Leider kann ich dir auch keine Fotobuchsoftware empfehlen, die ich persönlich gut fand, aber von der Qualität des Buches machst du mit fujifilm (mein Test vom letzten Jahr) nichts verkehrt.
Hallo Jana,
ich habe gerade ein Fotobuch mit L*idl Software erstellt und war mit der Handhabung ganz zufrieden. Das Buch war innerhalb von fünf Tagen da, dazwischen lag noch der Feiertag, also recht flott.
LG, Coco
Hallo Jana,
bislang haben wir unsere Fotobücher auch bei Lidl machen lassen.

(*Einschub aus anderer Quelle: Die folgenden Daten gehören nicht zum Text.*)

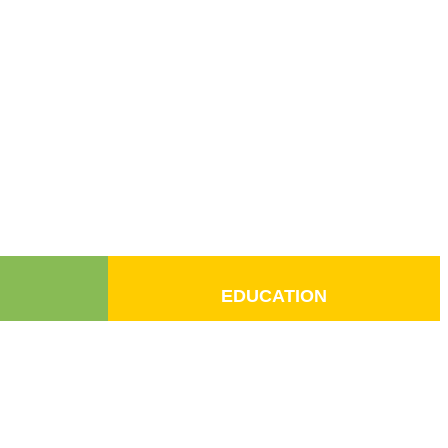
EDUCATION
Donate
Contact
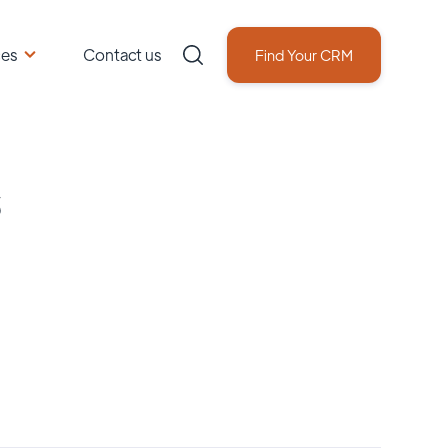
ces
Contact us
Find Your CRM
s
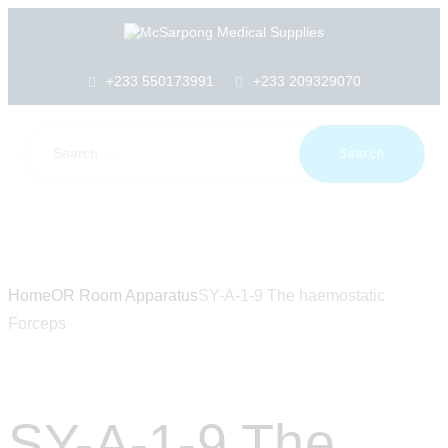
HOME
ABOUT US
SHOP
+233 550173991
+233 209329070
PRODUCTS
SERVICES
RETURNS
CLIENTS
PROJECTS
CSR
BLOG
EVENTS
Home
OR Room Apparatus
SY-A-1-9 The haemostatic
FAQS
Forceps
CAREERS
CONTACT US
SY-A-1-9 The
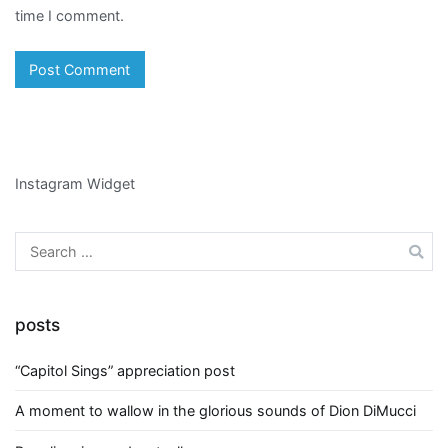
time I comment.
Instagram Widget
Search
for:
posts
“Capitol Sings” appreciation post
A moment to wallow in the glorious sounds of Dion DiMucci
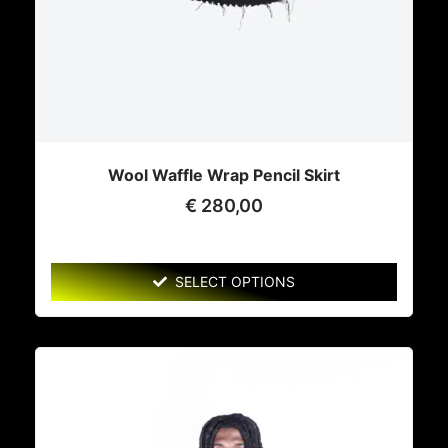
Wool Waffle Wrap Pencil Skirt
€
280,00
SELECT OPTIONS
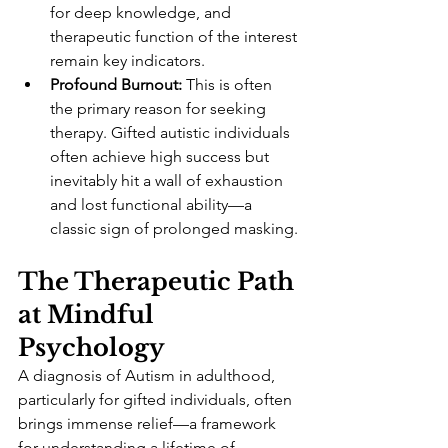
for deep knowledge, and 
therapeutic function of the interest 
remain key indicators.
Profound Burnout:
 This is often 
the primary reason for seeking 
therapy. Gifted autistic individuals 
often achieve high success but 
inevitably hit a wall of exhaustion 
and lost functional ability—a 
classic sign of prolonged masking.
The Therapeutic Path 
at Mindful 
Psychology
A diagnosis of Autism in adulthood, 
particularly for gifted individuals, often 
brings immense relief—a framework 
for understanding a lifetime of 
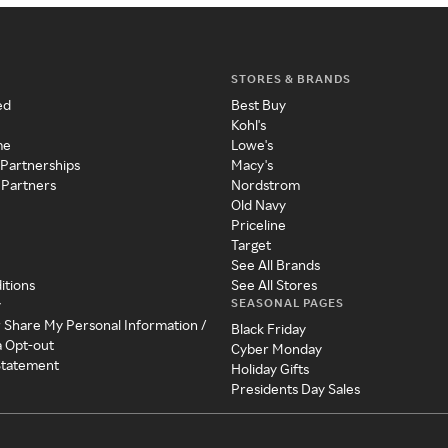
STORES & BRANDS
ed
Best Buy
Kohl's
me
Lowe's
 Partnerships
Macy's
 Partners
Nordstrom
Old Navy
Priceline
Target
See All Brands
itions
See All Stores
SEASONAL PAGES
y
r Share My Personal Information /
Black Friday
a Opt-out
Cyber Monday
 Statement
Holiday Gifts
Presidents Day Sales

Wenn man bedenkt das dieser Anbieter ein Discounter ist, und laut einigen Tests der Beste sein soll, ist die Qualität sehr gut und die Erstellung des Fotobuches recht flott. Zuletzt 2 Tage inkl. Lieferung.
Die Software ist leicht zu bedienen und wird automatisch aktualisiert.
Unsere Wahl fällt auf Lidl.
Lg
Martin
Hallo Jana, ich verstehe gut, was du meinst, ich hatte ja einen Gutschein für Pixelspeed gewonnen und mich totla gefreut. Aber die Anwendung hat mich anfangs schier zur Verzweiflung gebracht. Letztendlich war ich mit dem Postkartenergebnis ganz zufrieden, aber nun weißt du, warum ich nicht auch noch die Rückseite individuell gestaltet hatte. Im Gegensatz zu dir hab ich da grundsätzlich viel viel weniger Programmerfahrungen und werde sicher auch wieder auf andere Anbieter umsteigen. Ich mag eigentlich Fotokasten ganz gern, aber sicher auch nicht das Nonplusultra, wenn man bedenkt, mit welchen Techniken du an und für sich arbeitest.